The data is entered by the contracting authority into a standardised reporting form through the government-run electronic procurement platforms – Official Gazette as well as the Elektronikus Közbeszerzési Rendszer (EKR) and the Közbeszerzési Adatbázis. First, all publications describing a tendering process are scraped. Then, the original information from each publication is parsed into a uniformly structured data template, and cleaned, which includes the conversion of structured text into standard data types (numbers, dates, enumeration values).
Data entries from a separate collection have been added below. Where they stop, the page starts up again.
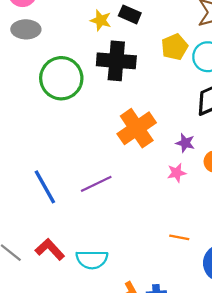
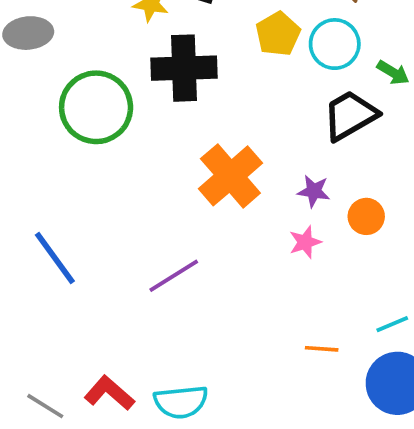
blue line: (45, 187) -> (55, 258), moved

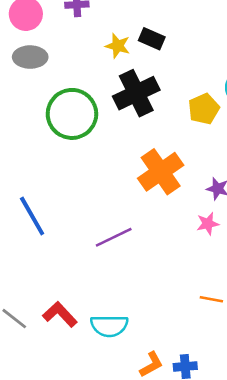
yellow pentagon: (278, 34) -> (204, 109), moved
black cross: (184, 68) -> (136, 93), turned -30

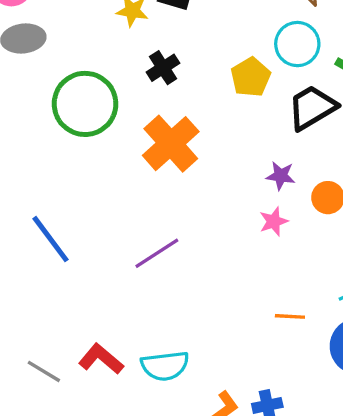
black cross: (136, 93) -> (163, 68), size x0.6
orange cross: (161, 172) -> (171, 144), moved

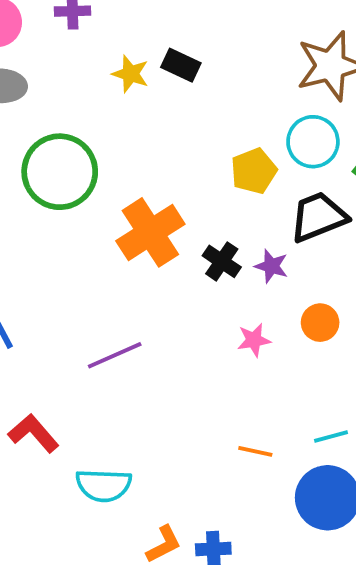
black cross: (163, 68) -> (222, 261), moved, turned -32
purple star: (281, 176) -> (271, 266), moved
red L-shape: (101, 359) -> (34, 433), moved

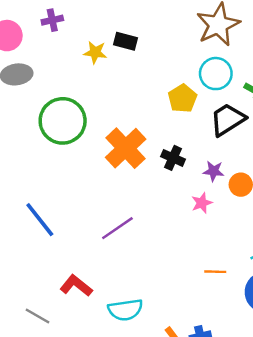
purple star: (271, 266) -> (214, 171), moved

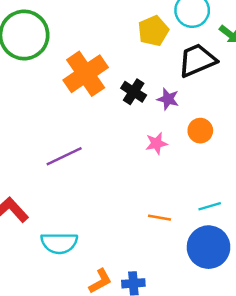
purple star: (214, 171) -> (168, 99), moved

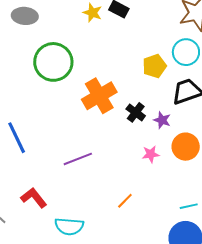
orange circle: (200, 131) -> (186, 147), size x1.4
orange line: (160, 218) -> (125, 201), moved, turned -60

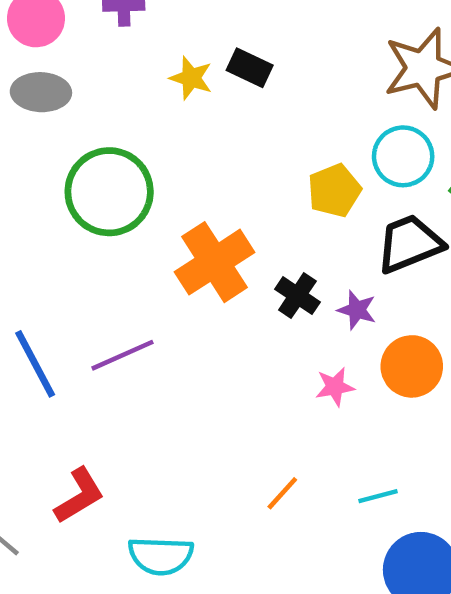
purple line: (78, 159) -> (123, 355), moved
red L-shape: (34, 198) -> (79, 496), turned 100
cyan line: (189, 206) -> (378, 496), moved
One tender is described by multiple publications, such as a call for tender, contract award notice, or possibly modifications, cancellations or notices about contract implementation. All relevant publications related to a single tender are grouped together based on publication cross references. After matching the publications describing the same tender together, the next step is mastering. Mastering refers to the process of creating a single record for each tender that stores a final value for each variable, that is the best representation of tendering process. The data cleaning, matching and mastering steps are developed originally by DIGIHWIST.1
In the final analysed dataset, each contract is stored as a separate observation. Some tenders contain more than one lot. These tenders can have more than one contract award notice for one call for tender publications. Such a design complicates the linking of tendering details - such as connecting the estimated prices of individual lots to the individual contracts awarded is not always possible. Further complication are the framework agreements, considering that they are first ‘pre-awarded’, which is followed by the follow-up award or contract implementation notice.
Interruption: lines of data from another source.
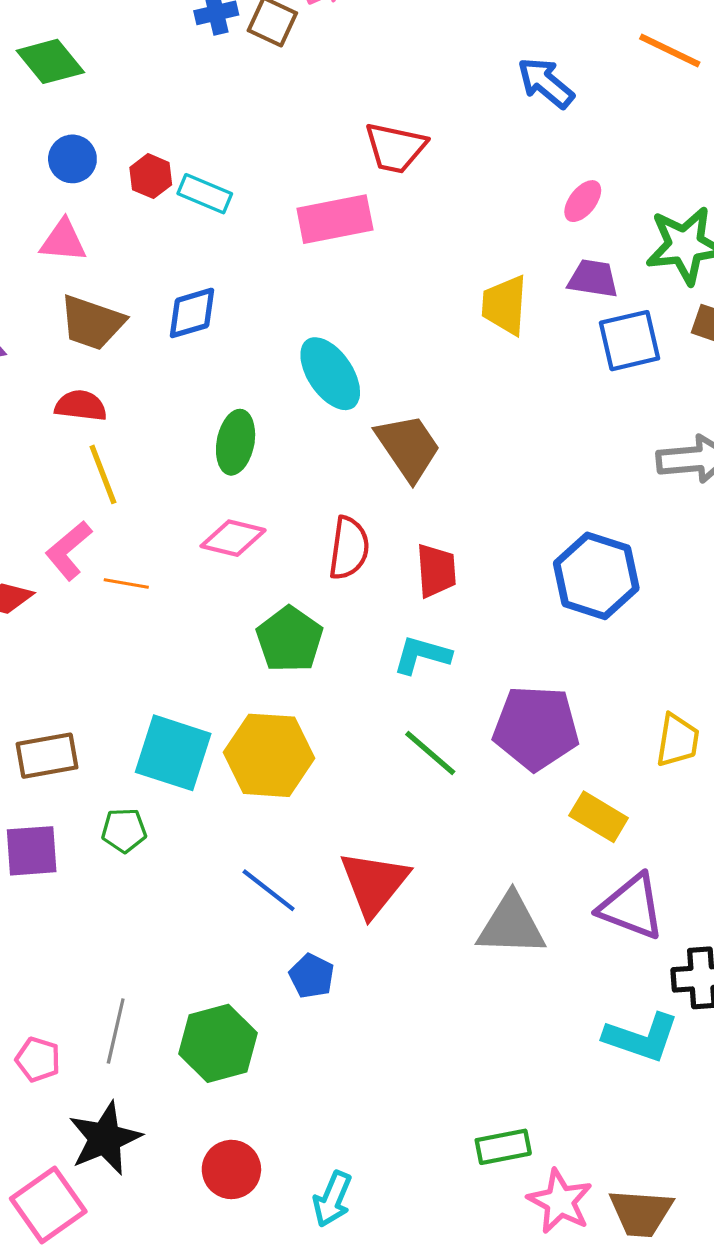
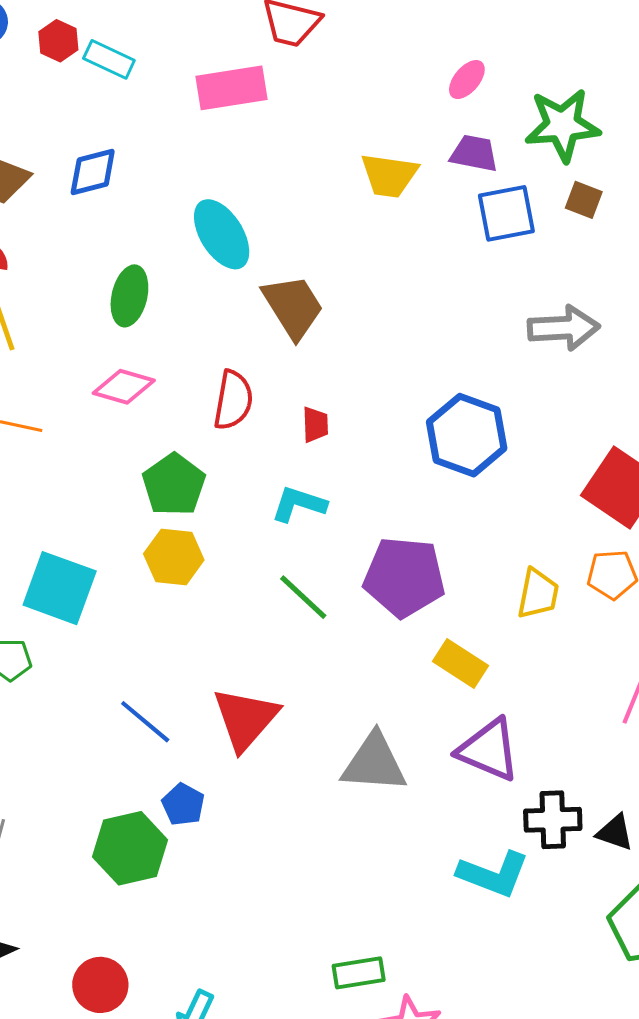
yellow trapezoid: (505, 305) -> (389, 175), turned -88
red trapezoid: (436, 571) -> (315, 425), size x0.7
yellow hexagon: (269, 755) -> (174, 557), moved, size x0.7
green hexagon: (218, 1043) -> (130, 848), moved

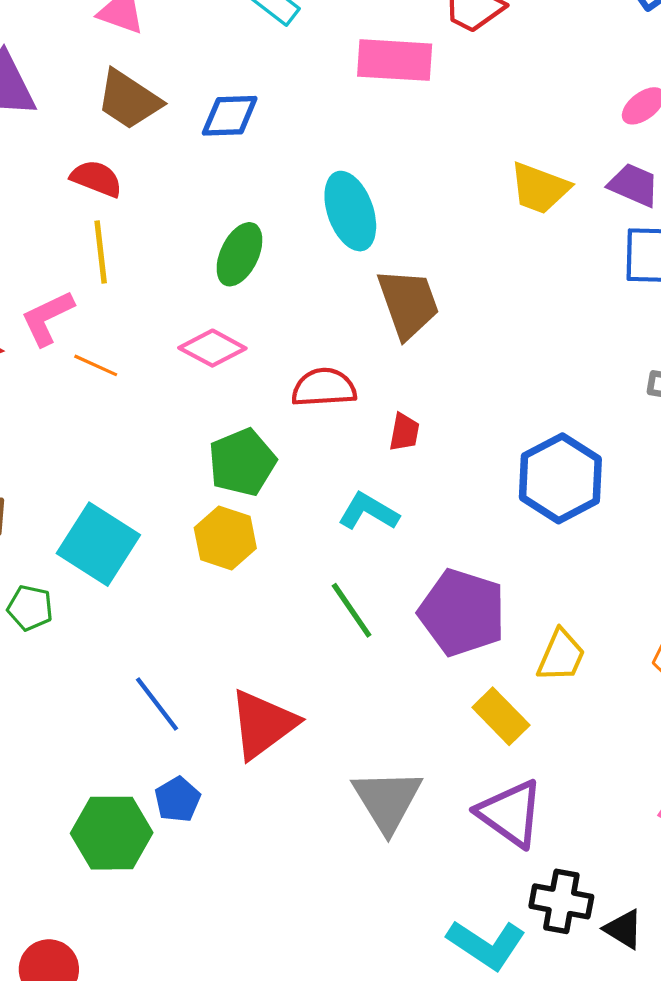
red semicircle: (233, 400) -> (324, 388), turned -116
yellow trapezoid: (538, 594) -> (561, 656), moved
gray triangle: (374, 763) -> (387, 800), turned 42

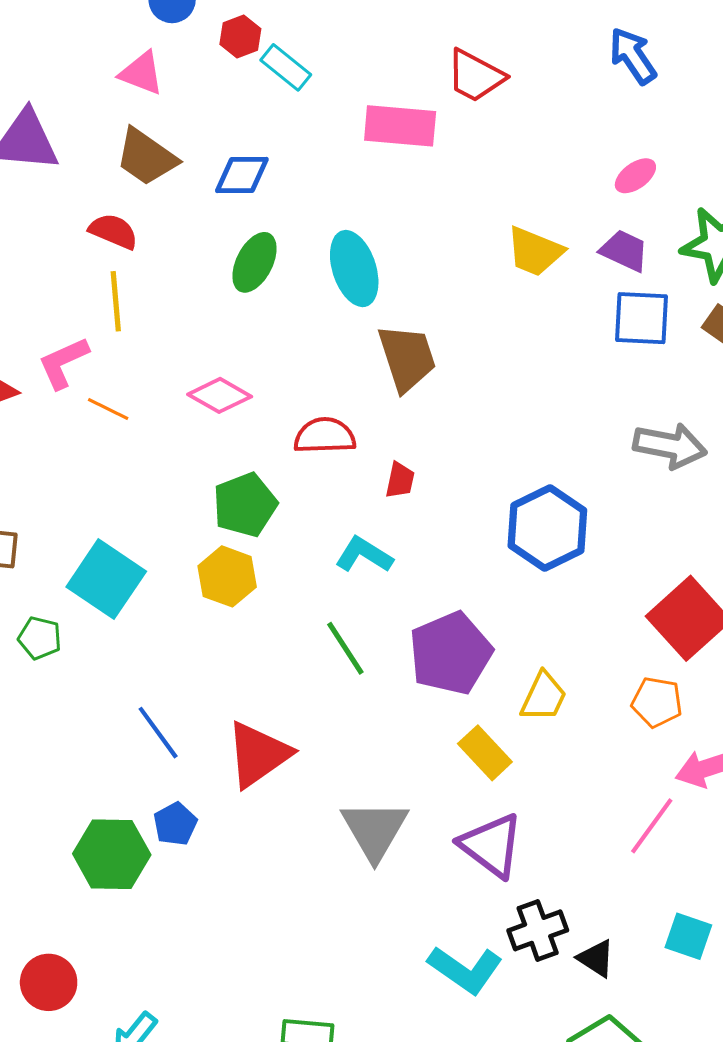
green ellipse: (239, 254) -> (255, 262), moved
purple pentagon: (462, 613) -> (450, 653), turned 30
black cross: (561, 901) -> (538, 930), turned -32

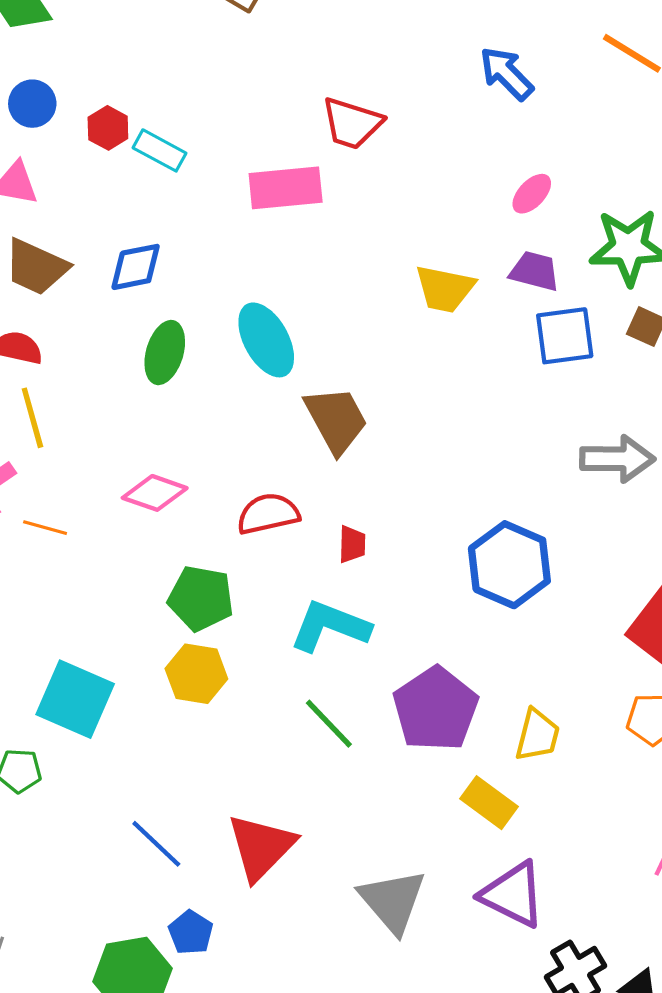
green pentagon: (245, 505) -> (201, 598), turned -30
cyan L-shape: (364, 555) -> (330, 626), size x1.4

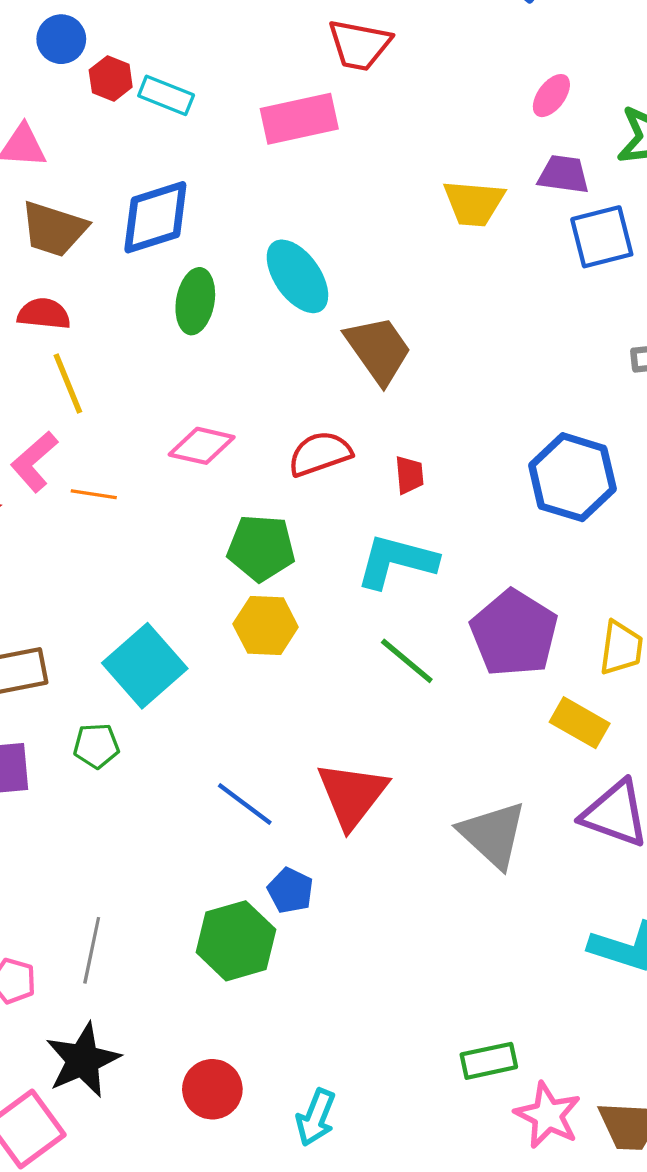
blue circle: (32, 104) -> (61, 39), moved
blue diamond: (136, 267) -> (155, 217), size x1.4
cyan square: (75, 699) -> (145, 666), turned 32

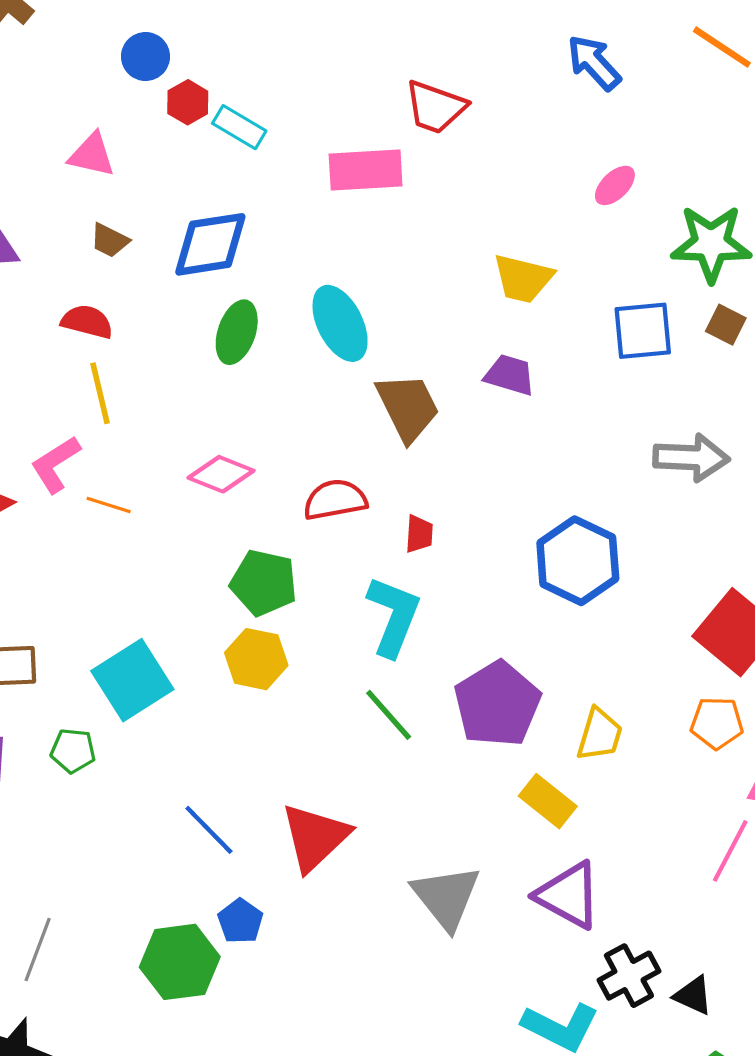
purple trapezoid: (564, 174) -> (510, 375), moved
brown trapezoid: (54, 229) -> (110, 240), size x0.6
cyan L-shape: (396, 561) -> (393, 616), turned 88

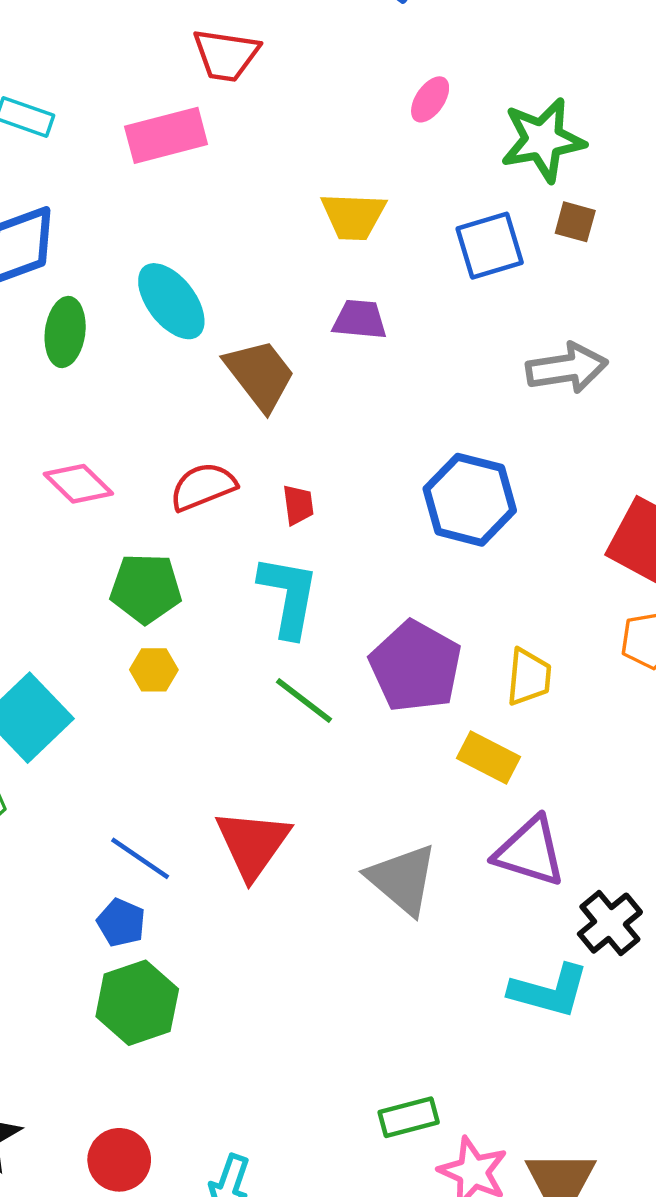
pink diamond: (221, 474) -> (78, 484), turned 34
yellow hexagon: (256, 659) -> (154, 670), size x0.7
blue pentagon: (240, 921) -> (121, 923), moved

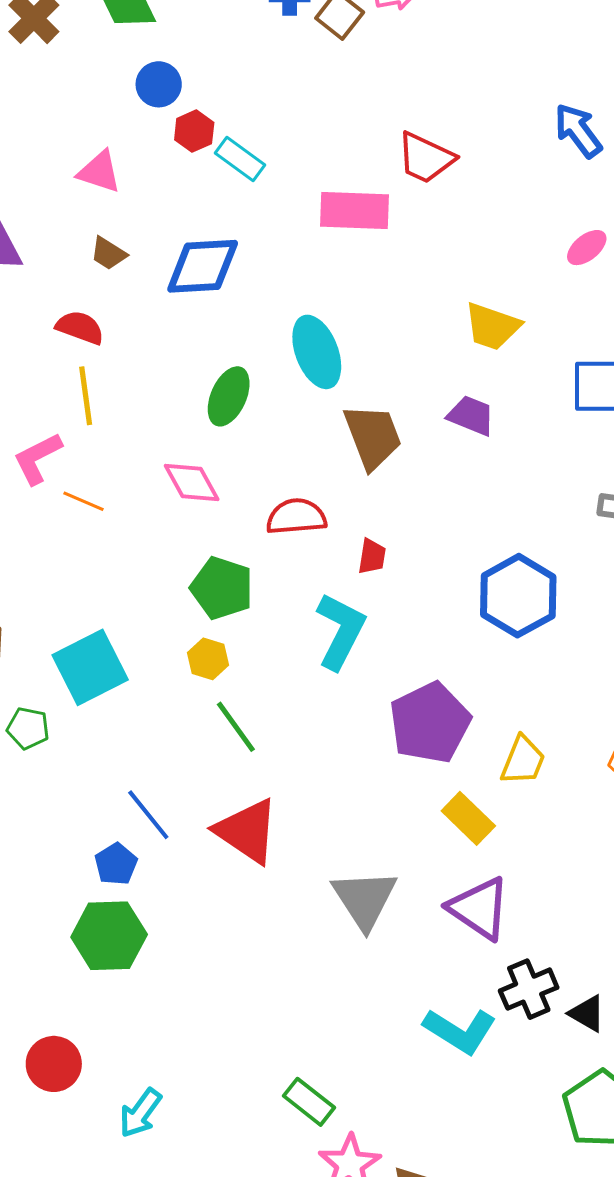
green ellipse: (65, 332) -> (229, 396), moved
green line: (304, 700) -> (236, 727), moved
red triangle: (253, 844) -> (247, 831), turned -48
green rectangle: (409, 1117) -> (309, 1102), turned 36

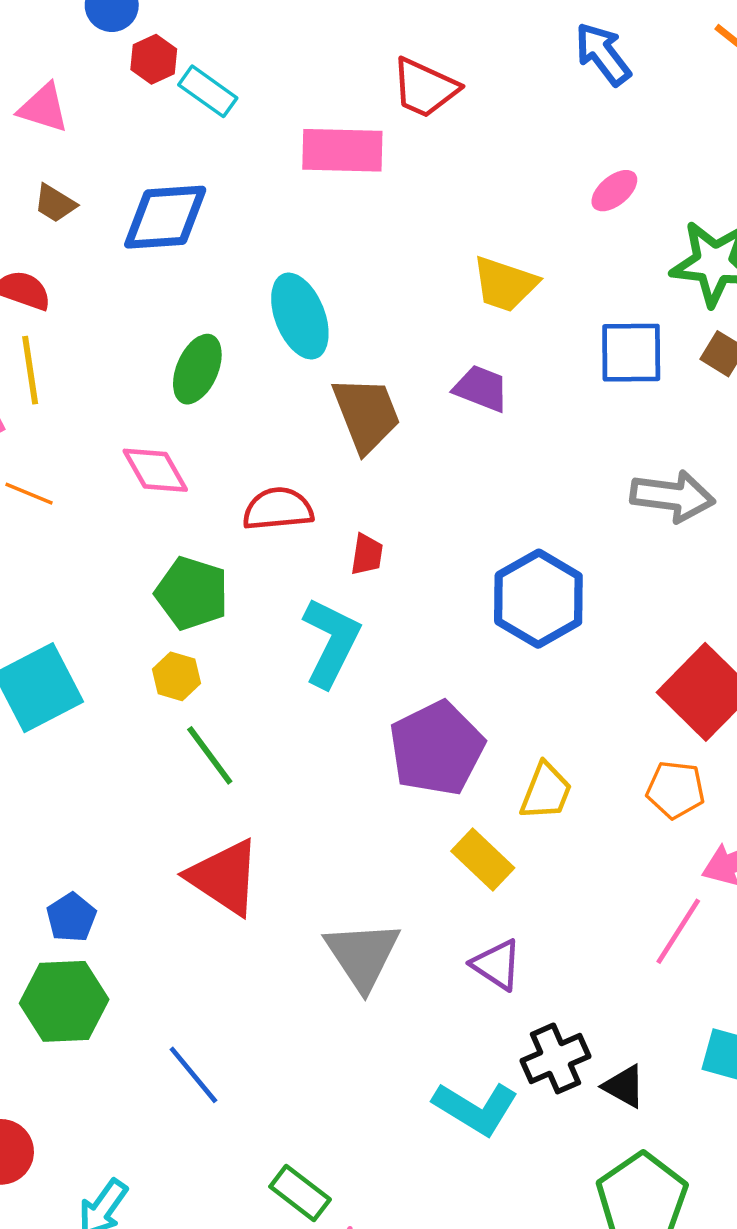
blue line: (148, 815) -> (193, 1075), moved
purple triangle: (479, 908) -> (497, 965), size x0.7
Once completed, the dataset goes through several phases of filtering, selecting relevant observations for the analysis, tender years 2017-2022. Contracts that miss bidder name, buyer name, contracts that are cancelled or non-awarded parts of the framework agreement are filtered out. As a result of the filtering, the final contract-level dataset contains 106 045 observations. This is a reduced number of the full dataset that has 429 241 observations for the period 2012-2023, most of which are also losing bidders or missing an important piece of information. To visualise and track yearly and monthly distributions of variables, two additional variables ‘year’ and ‘month’ were created. The variable ‘year’ is created based on tender year. To create the variable ‘month’, the first call for a tender publication was used. For those observations that have missing value, an intermediate step was added. A month is imputed based on the median value difference between contract award date and first call for tender publication per 4-digit sector. The obtained value is subtracted from the contract award date to arrive at an imputed date. Finally, the month from this newly created date is extracted and added in cases of a missing value in the original month variable.
As a result of these processing steps, a final data table is created for the analysis that corresponds to an awarded contract.